Wantley assented cordially, pleased that his cousin should for once propose a common-sense plan in which he, Wantley, would play a proper part.
Wantley, as Penelope shrewdly suspected—for to her he had never worn his heart upon his sleeve—had spent from boyhood onwards much more time than was good for his soul's health in self-pity and self-examination.
This was especially true during that portion of the year when he was in England, and especially the case when he was staying, as he did each summer, at Monk's Eype. In his heart he grudged his beautiful cousin the possession of a place created by a man to whom they stood in equal relationship, but which, as he never failed to remind himself when in Dorset, had always belonged to the Lord Wantley of the day. At Monk's Eype he felt himself a stranger where he ought to have felt at home; and this was the more painful to him because the villa had been the creation of the one man with whom he believed himself to be in closer affinity than with any other former bearer of his name.
During his long idle youth, Wantley's happiest moments had been those spent in wandering along the byways of France, Spain, and Germany. He had been denied the ordinary upbringing of his rank and race, but, during the long Continental journeys in which he had been the companion of Lord and Lady Wantley and their daughter, he had learnt and seen much which in later life was to cause him abiding pleasure and comfort, the more so as he was a fair artist, and came of scholar stock.
Brought up by a mother to whom her son's future had been the only consoling thought in a middle age of singular trials and perplexities, Ludovic Wantley had from childhood realized, to an almost pathetic extent, the pleasant possibilities of life as a British peer.
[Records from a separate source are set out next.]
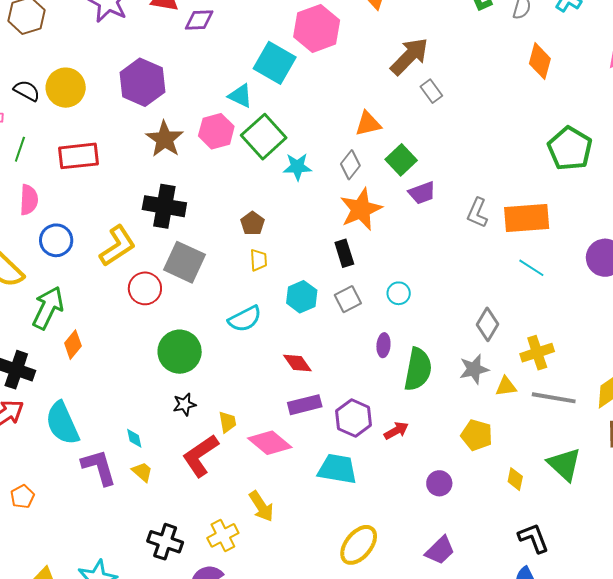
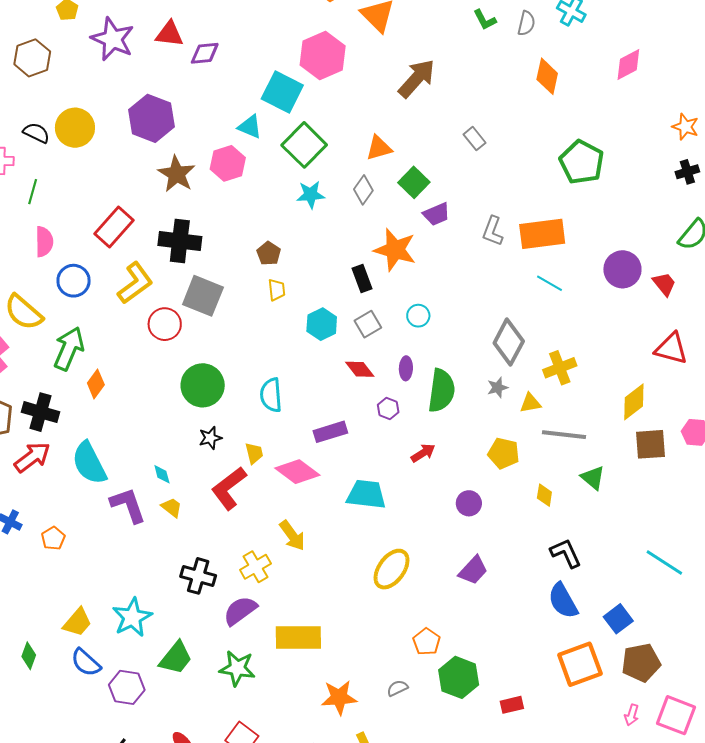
gray rectangle: (431, 91) -> (474, 139), moved
green square: (264, 137) -> (304, 145), moved
red rectangle: (78, 156) -> (114, 227), moved, turned -39
orange star: (361, 209) -> (395, 250), moved, turned -30
cyan semicircle: (245, 319) -> (271, 395), moved, turned 116
gray diamond: (487, 324) -> (509, 342), size x1.4
red diamond: (297, 363) -> (360, 369), moved
gray star: (474, 369) -> (498, 388), size x0.7
gray line: (554, 398) -> (564, 435), moved
purple hexagon: (354, 418) -> (388, 408), moved, size x0.6
green triangle: (564, 464) -> (593, 478), size x0.7

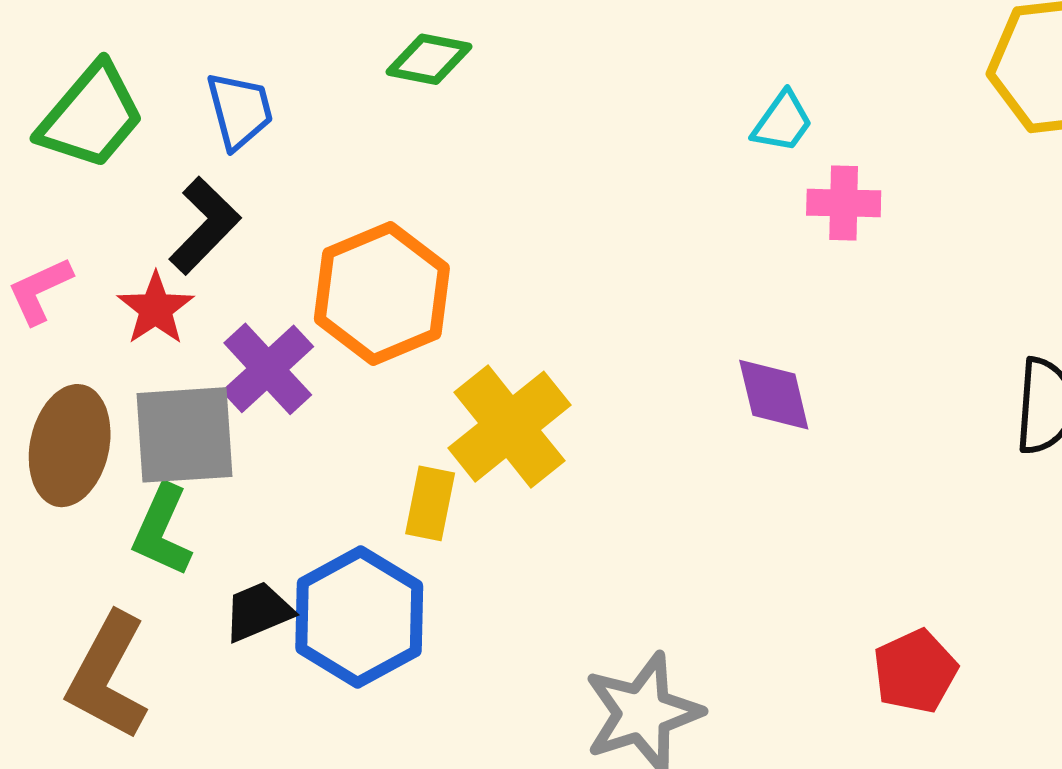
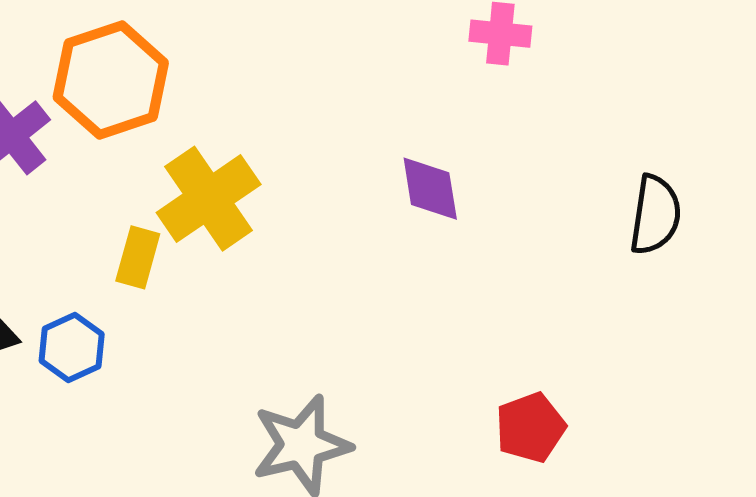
blue hexagon: (359, 617) -> (72, 348), size x0.6

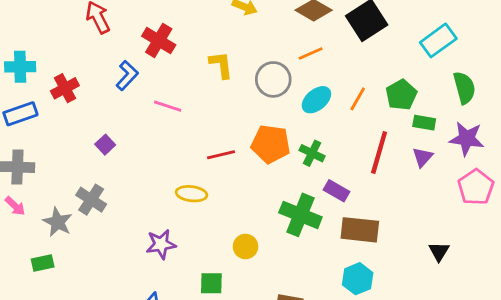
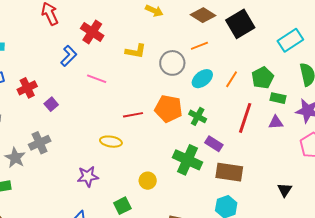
yellow L-shape: (221, 65) -> (136, 51), turned 105
red cross: (65, 88) -> (27, 88), moved
purple triangle: (423, 157) -> (276, 122), turned 42
gray cross: (91, 200) -> (40, 143), turned 30
green square: (211, 283) -> (122, 206), turned -30

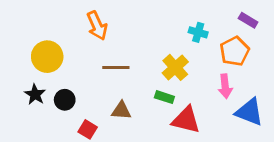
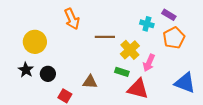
purple rectangle: (248, 20) -> (169, 15), moved
brown line: (116, 67) -> (105, 37), moved
pink arrow: (225, 86) -> (149, 63), moved, turned 30

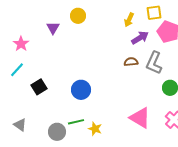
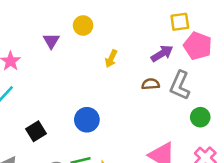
yellow arrow: (129, 20) -> (111, 59), moved
black square: (39, 87) -> (36, 131), moved

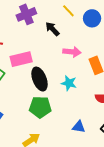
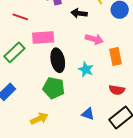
black arrow: (52, 29) -> (79, 13), turned -49

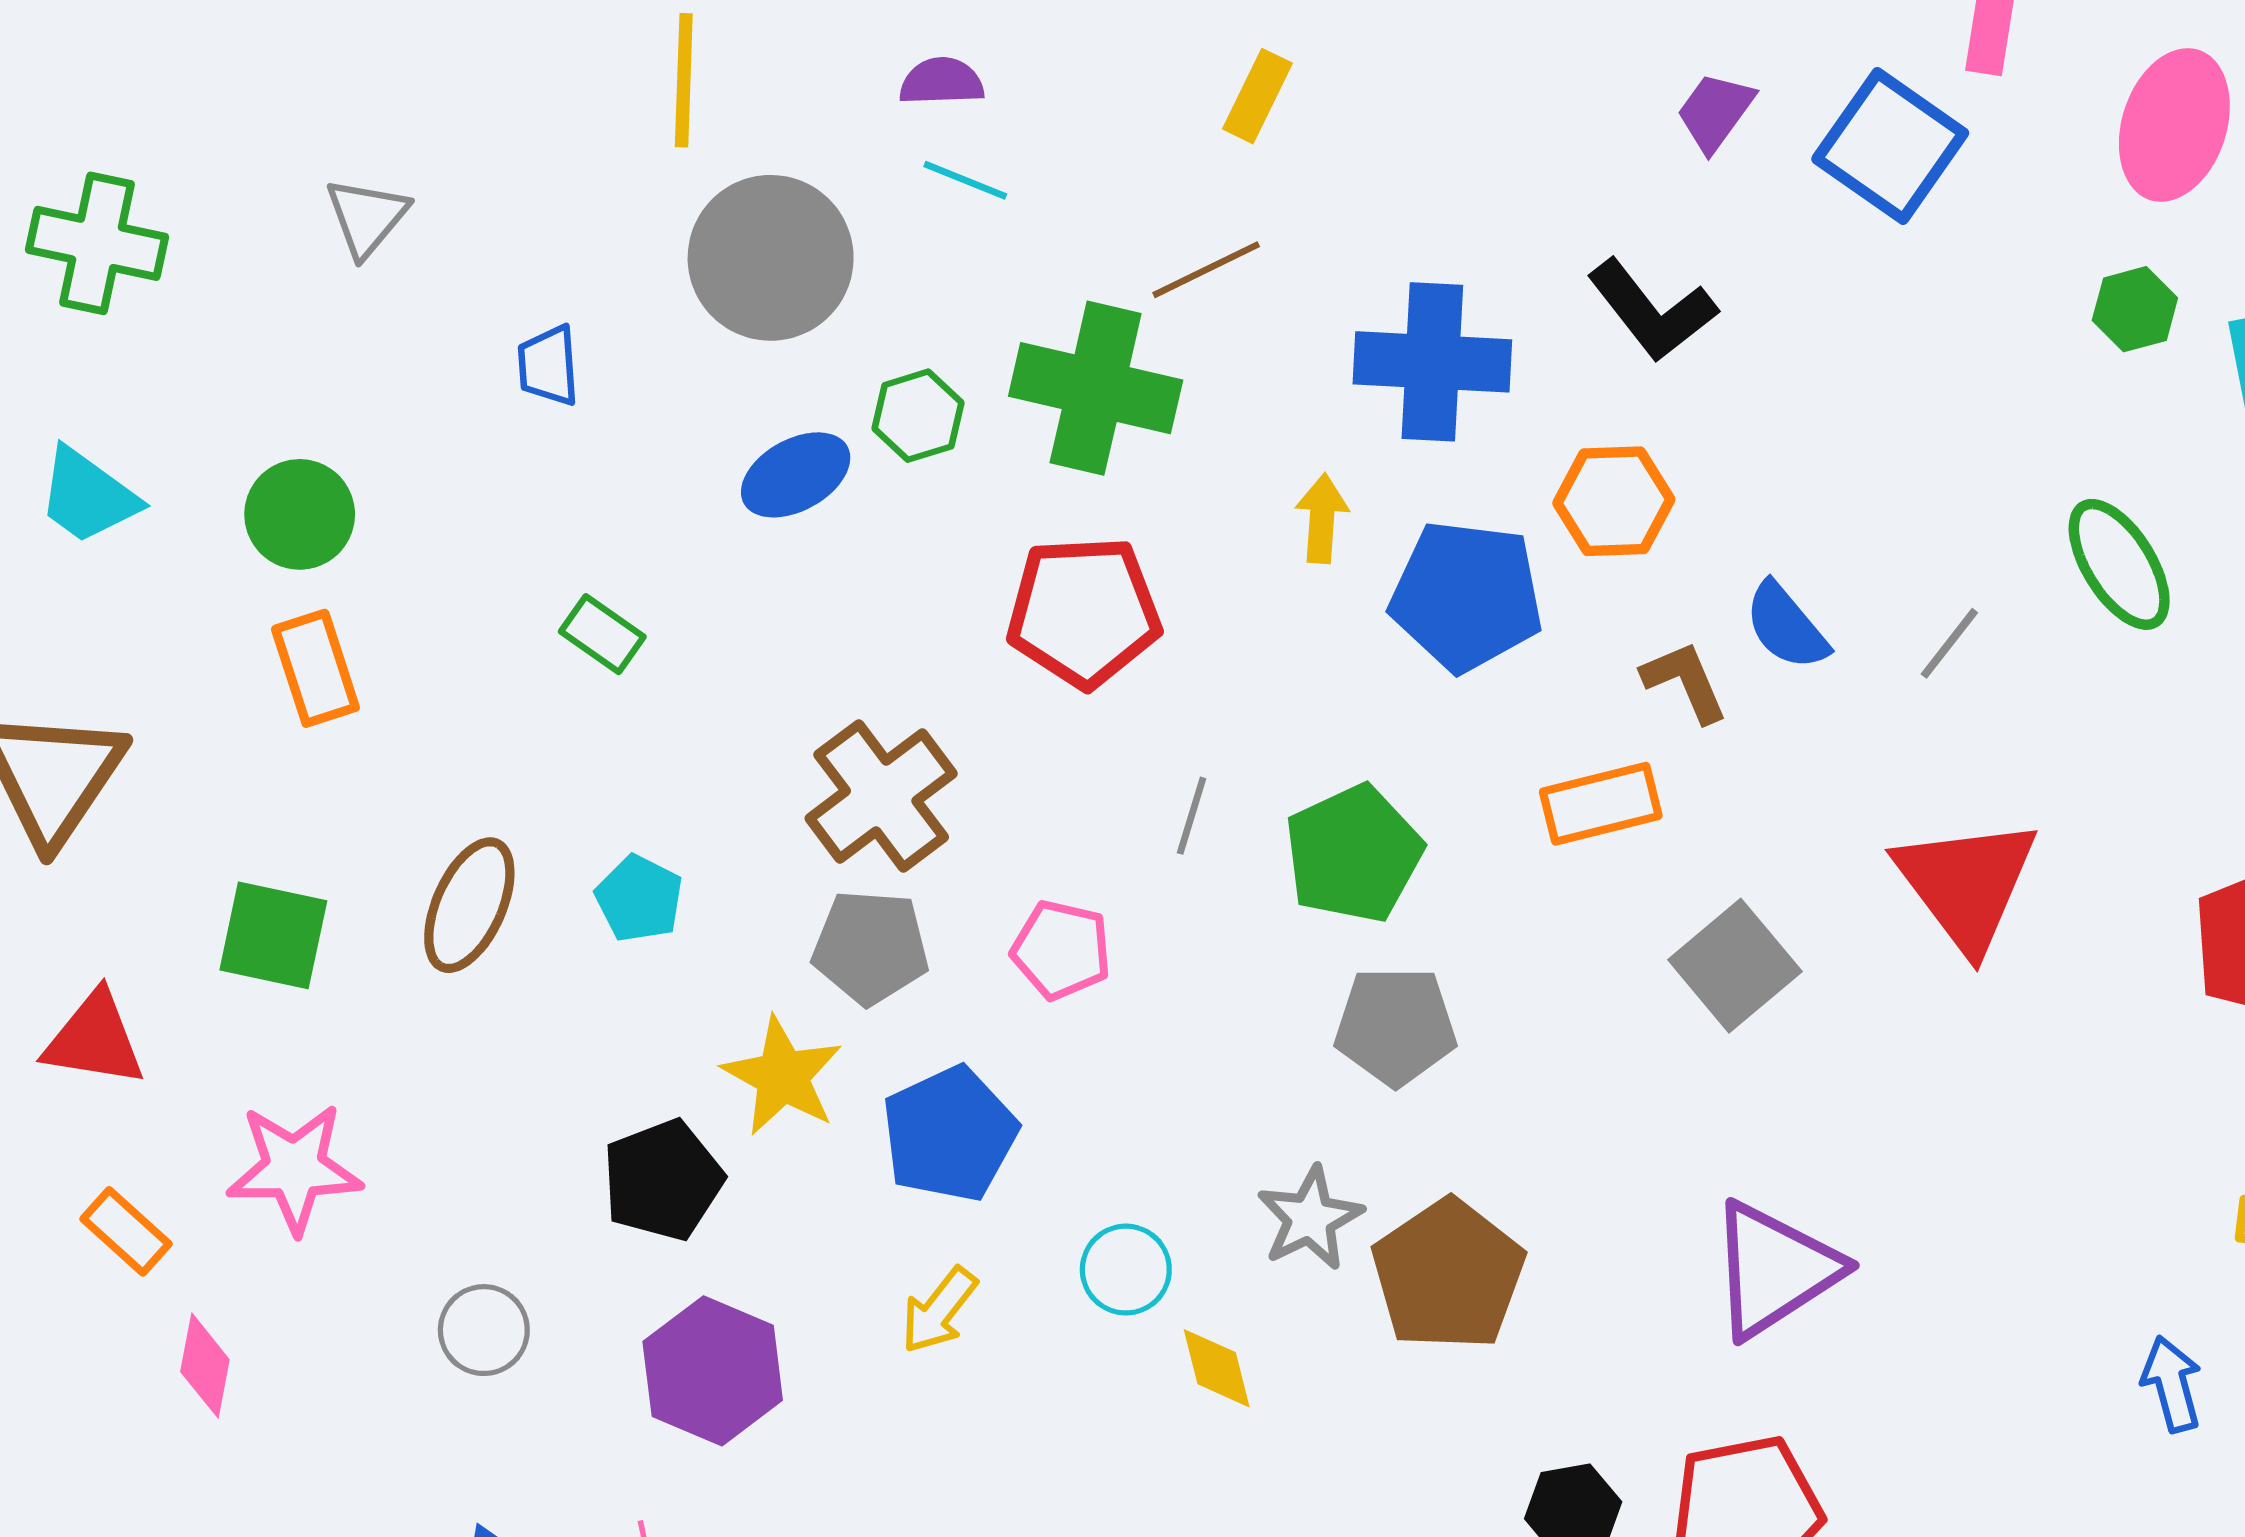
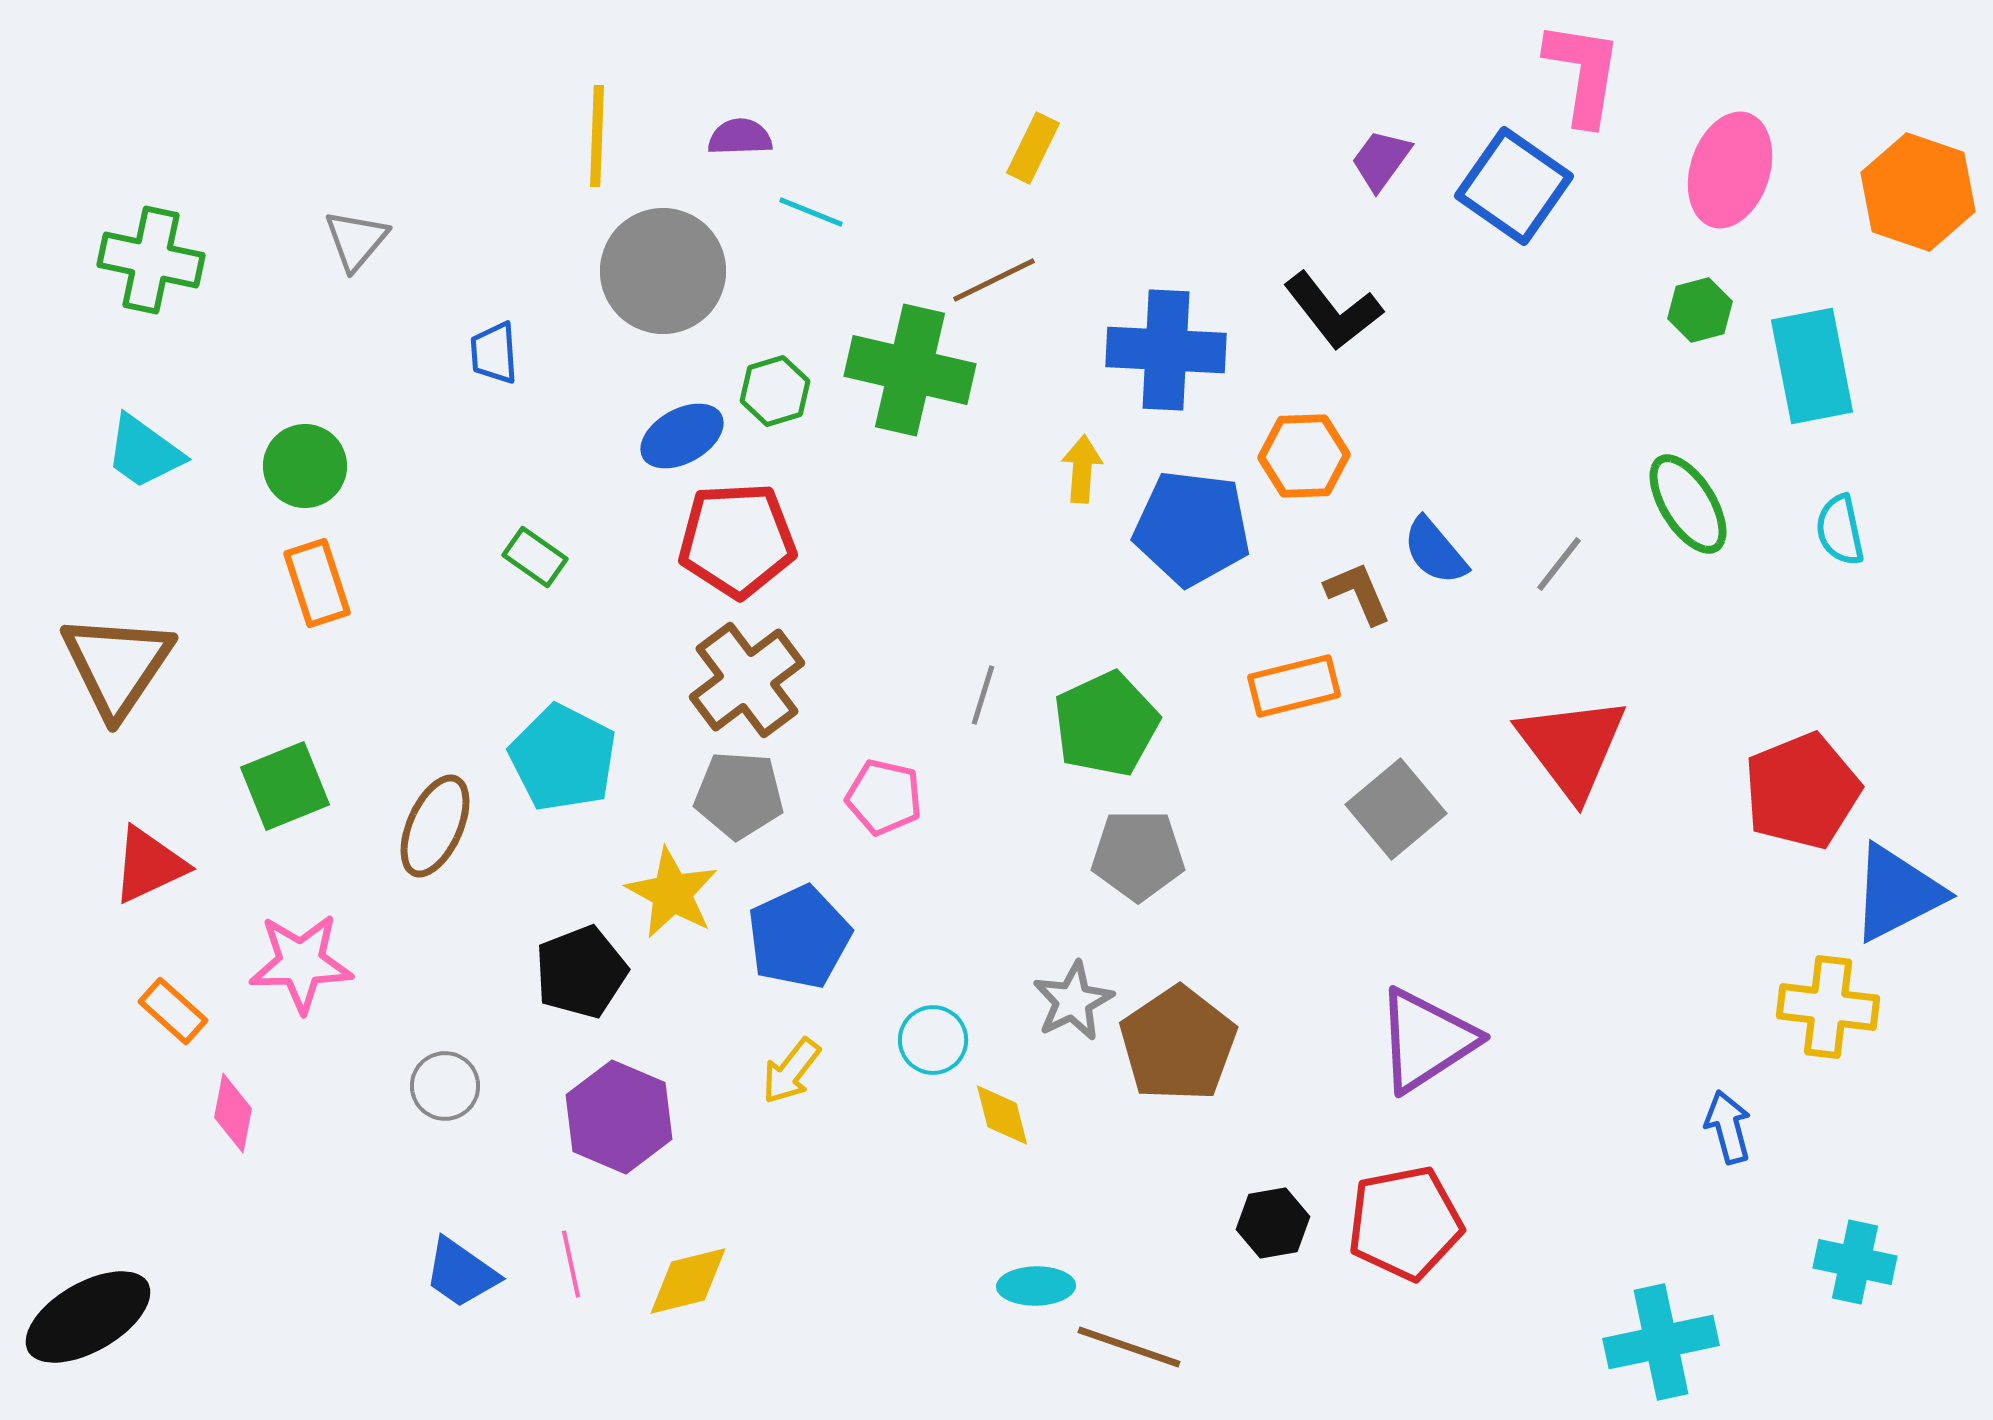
purple semicircle: (942, 82) -> (740, 137), moved
red pentagon: (1084, 612) -> (737, 540), moved
cyan pentagon: (639, 899) -> (563, 758), size x1.6
brown ellipse: (469, 905) -> (435, 826), moved
green square: (273, 935) -> (285, 786), turned -34
red triangle: (94, 1039) -> (149, 865), turned -34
But very soon after he had succeeded his cousin he discovered that much of the glories, and all the pleasures attached to the position would be denied him, partly from want of means, more perhaps from lack of that robustness of outlook induced, not wholly to his spiritual advantage, in the average public school boy.
When abroad Wantley never became, as it were, forgetful of his identity—never affected the incognito so dear, and sometimes so useful, to the travelling English peer. Indeed, young Lord Wantley had soon become the Continental innkeeper's ideal 'milord,' content to pay well for indifferent accommodation, delighted rather than otherwise to meet with those trifling mishaps which annoy so acutely the ordinary tourist, and content to come back, winter after winter, to the same auberge, osteria, or gasthaus.
In yet another matter he differed greatly from the conventional travelled and travelling Englishman: he came and went alone, apparently feeling no need, as did most of his countrymen, of congenial companionship. One day the kindly landlady of one of those stately posting inns, yclept 'Le Tournebride,' which may still be found scattered through provincial France, had ventured to suggest that the next time she had the pleasure of seeing him she hoped he would come accompanied by 'une belle milady.' He had smiled as he had answered: 'Jamais! jamais! jamais!' But that particular 'Tournebride' had known him no more.
Wantley had thought much of marriage. What man so situated does not do so? He knew, or thought he knew, that to him money and marriage must be synonymous terms, and the knowledge had angered him. In one of his rare moments of confidence he had said to his cousin: 'Like your eccentric friend who always knew when there was a baronet in the room, I always know when there's an heiress there. And, what is more serious, her presence always induces a feeling of repulsion!'
Penelope had laughed suddenly, and then changed the subject. Any allusion to Wantley's monetary affairs held for her a sharp if small pin-prick of conscience. For a while she had tried, it must be admitted in but a fitful and desultory way, to bring him in contact with the type of English girl, often, let it be said in parenthesis, a not unpleasing type of modern girlhood, who is willing to consider very seriously, and in all good faith, the preliminaries to a bargain in which she and her fortune, a peer and his peerage, are to be the human goods weighed opposite one another in the balance of life.
There had also been periods in Wantley's life when he had found himself in love with love, and ready to weave an ardent romance round every pretty sentimentalist in search of an adventure. But these feelings had never deepened into one so strong as to compel the thought of an enduring tie. His fastidious critical temperament shrank from concrete realities, and as time went on he had felt, over-sensitively, how little he had to offer to a woman of the kind to whom he sometimes felt a strong if temporary attraction.